**Task objective**
Record by record, write out the listing word for word while omitting pictures.

**Input data**
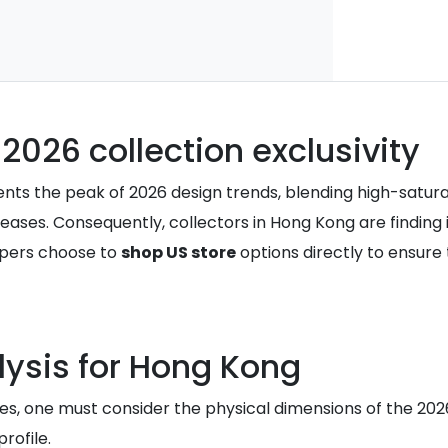
 2026 collection exclusivity
sents the peak of 2026 design trends, blending high-satur
ses. Consequently, collectors in Hong Kong are finding it 
ppers choose to
shop US store
options directly to ensure 
lysis for Hong Kong
es, one must consider the physical dimensions of the 202
rofile.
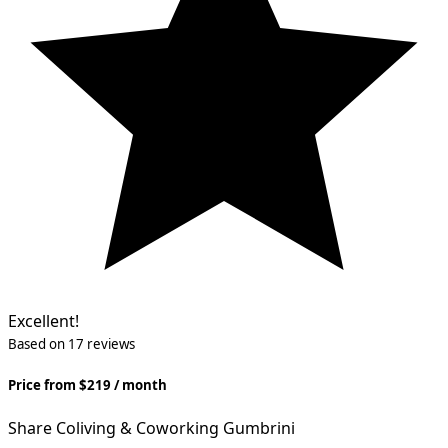
Excellent!
Based on 17 reviews
Price from $219 / month
Share Сoliving & Coworking Gumbrini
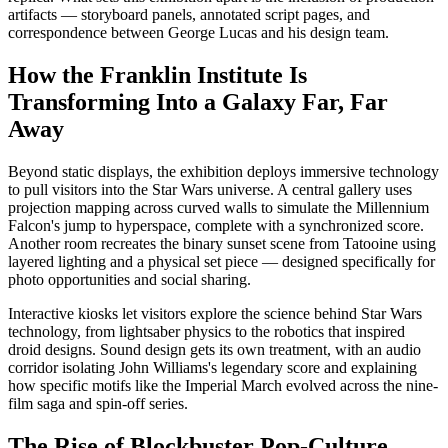
artifacts — storyboard panels, annotated script pages, and
correspondence between George Lucas and his design team.
How the Franklin Institute Is
Transforming Into a Galaxy Far, Far
Away
Beyond static displays, the exhibition deploys immersive technology
to pull visitors into the Star Wars universe. A central gallery uses
projection mapping across curved walls to simulate the Millennium
Falcon's jump to hyperspace, complete with a synchronized score.
Another room recreates the binary sunset scene from Tatooine using
layered lighting and a physical set piece — designed specifically for
photo opportunities and social sharing.
Interactive kiosks let visitors explore the science behind Star Wars
technology, from lightsaber physics to the robotics that inspired
droid designs. Sound design gets its own treatment, with an audio
corridor isolating John Williams's legendary score and explaining
how specific motifs like the Imperial March evolved across the nine-
film saga and spin-off series.
The Rise of Blockbuster Pop-Culture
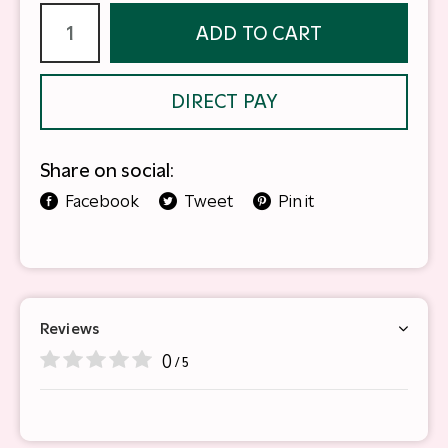
ADD TO CART
DIRECT PAY
Share on social:
Facebook
Tweet
Pin it
Reviews
0
/ 5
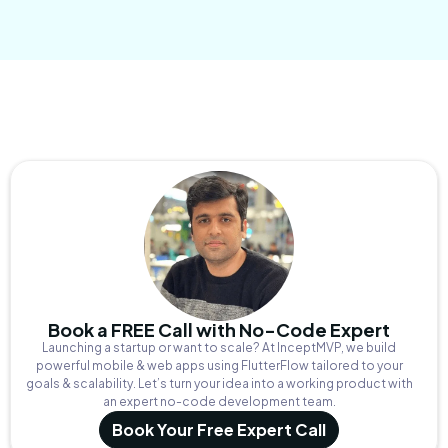
Book a FREE Call with No-Code Expert
Launching a startup or want to scale? At InceptMVP, we build
powerful mobile & web apps using FlutterFlow tailored to your
goals & scalability. Let’s turn your idea into a working product with
an expert no-code development team.
Book Your Free Expert Call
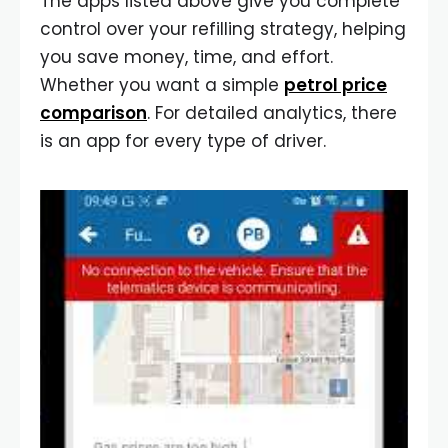
The apps listed above give you complete
control over your refilling strategy, helping
you save money, time, and effort.
Whether you want a simple
petrol price
comparison
. For detailed analytics, there
is an app for every type of driver.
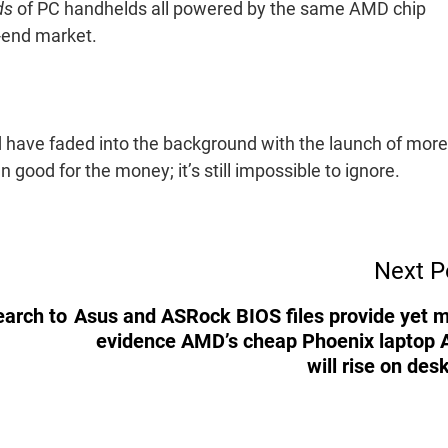
ds
of PC handhelds all powered by the same AMD chip
r-end market.
 have faded into the background with the launch of more
n good for the money; it’s still impossible to ignore.
Next P
earch to
Asus and ASRock BIOS files provide yet 
evidence AMD’s cheap Phoenix laptop
will rise on des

**Expected answer**
 2026 collection exclusivity
sents the peak of 2026 design trends, blending high-satur
ses. Consequently, collectors in Hong Kong are finding it 
ppers choose to
shop US store
options directly to ensure 
lysis for Hong Kong
es, one must consider the physical dimensions of the 202
rofile.
Excellent!
Based on 17 reviews
Price from $219 / month
Share Сoliving & Coworking Gumbrini
artifacts — storyboard panels, annotated script pages, and
correspondence between George Lucas and his design team.
How the Franklin Institute Is
Transforming Into a Galaxy Far, Far
Away
Beyond static displays, the exhibition deploys immersive technology
to pull visitors into the Star Wars universe. A central gallery uses
projection mapping across curved walls to simulate the Millennium
Falcon's jump to hyperspace, complete with a synchronized score.
Another room recreates the binary sunset scene from Tatooine using
layered lighting and a physical set piece — designed specifically for
photo opportunities and social sharing.
Interactive kiosks let visitors explore the science behind Star Wars
technology, from lightsaber physics to the robotics that inspired
droid designs. Sound design gets its own treatment, with an audio
corridor isolating John Williams's legendary score and explaining
how specific motifs like the Imperial March evolved across the nine-
film saga and spin-off series.
The Rise of Blockbuster Pop-Culture
ADD TO CART
DIRECT PAY
Share on social:
Facebook
Tweet
Pin it
Reviews
0
/ 5
Book a FREE Call with No-Code Expert
Launching a startup or want to scale? At InceptMVP, we build
powerful mobile & web apps using FlutterFlow tailored to your
goals & scalability. Let’s turn your idea into a working product with
an expert no-code development team.
Book Your Free Expert Call
The apps listed above give you complete
control over your refilling strategy, helping
you save money, time, and effort.
Whether you want a simple
petrol price
comparison
. For detailed analytics, there
is an app for every type of driver.
ds
of PC handhelds all powered by the same AMD chip
r-end market.
 have faded into the background with the launch of more
n good for the money; it’s still impossible to ignore.
Next P
earch to
Asus and ASRock BIOS files provide yet 
evidence AMD’s cheap Phoenix laptop
will rise on des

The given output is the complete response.